Quando si nota che l’1 per cento della popolazione del mondo possiede tanto quanto il restante 99 per cento, non si fa che osservare gli effetti di tali dinamiche.
In realtà al momento attuale le normative non fanno che favorire il sistema di trasformazione del debito in ricchezza (asset) computata dalle entità finanziarie. E la possibilità che tutte le banche operino sui mercati finanziari non fa che esporre al rischio speculativo indistintamente tutti gli istituti di credito americani (fino al 1999, quando fu abrogato dalla Presidenza Clinton, il Glass-Steagall Act del 1933 stabiliva che vi fosse una netta separazione tra banche commerciali e banche di investimento).

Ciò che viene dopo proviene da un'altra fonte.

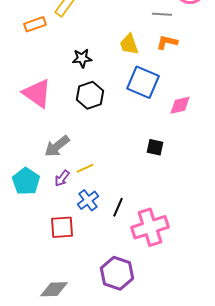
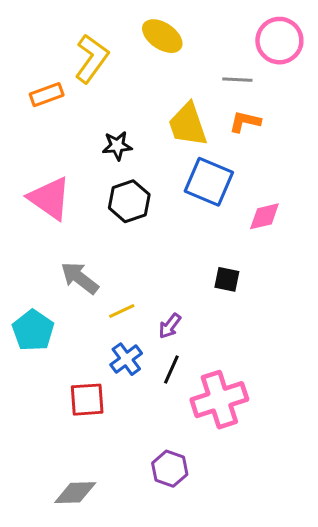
yellow trapezoid: (129, 44) -> (188, 125), size x1.4
gray arrow: (57, 146) -> (80, 278), turned 76
purple arrow: (62, 178) -> (170, 326), moved
purple hexagon: (117, 273) -> (170, 469), size x0.7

Oggi, col rilassamento dei controlli sul sistema finanziario s’è creata una situazione che favorisce l’attività speculativa. “Paradossalmente – scrivono gli autori – la normativa fiscale sovvenziona l’indebitamento, poi però la regolamentazione dei capitali cerca di ridurlo. È come se se fornissimo incentivi fiscali che incoraggiassero le persone a inquinare o non avere alcuna prudenza al volante, e al tempo stesso applicassimo una serie di leggi che proibiscono questi comportamenti”.
In conclusione: sta agli Stati trovare il sistema di regolamentare i sistemi finanziari. Opera che necessariamente va svolta a livello internazionale, perché le istituzioni finanziarie agiscono sul piano internazionale, in ogni caso*.
Il volume si conclude con una serie di indicazioni su come svolgere tale opera di controllo. Ma il problema sta nel trovare la volontà politica di farlo, facendosi strada tra le mille lobby attivate da chi non ha interesse a cedere un briciolo della libertà di generare denaro dal nulla e di usarlo a proprio piacimento, di cui godono le istituzioni finanziarie…
I “vestiti nuovi” dei banchieri sono quelli che questi non indossano: come il re che passeggiava nudo, convinto di essere riccamente vestito, sinché nessuno osava rinfacciarglielo. Quel che manca oggi è il bambino che sia capace di uscire dalle regole e che gridi: “Ma guardate: non hanno il becco di un quattrino!” Sarebbe una grossa rivoluzione.
*L’argomento è da noi discusso nel volume “Lo Stato Nazione. Evoluzione e globalizzaioni” (ed. Domus Europa).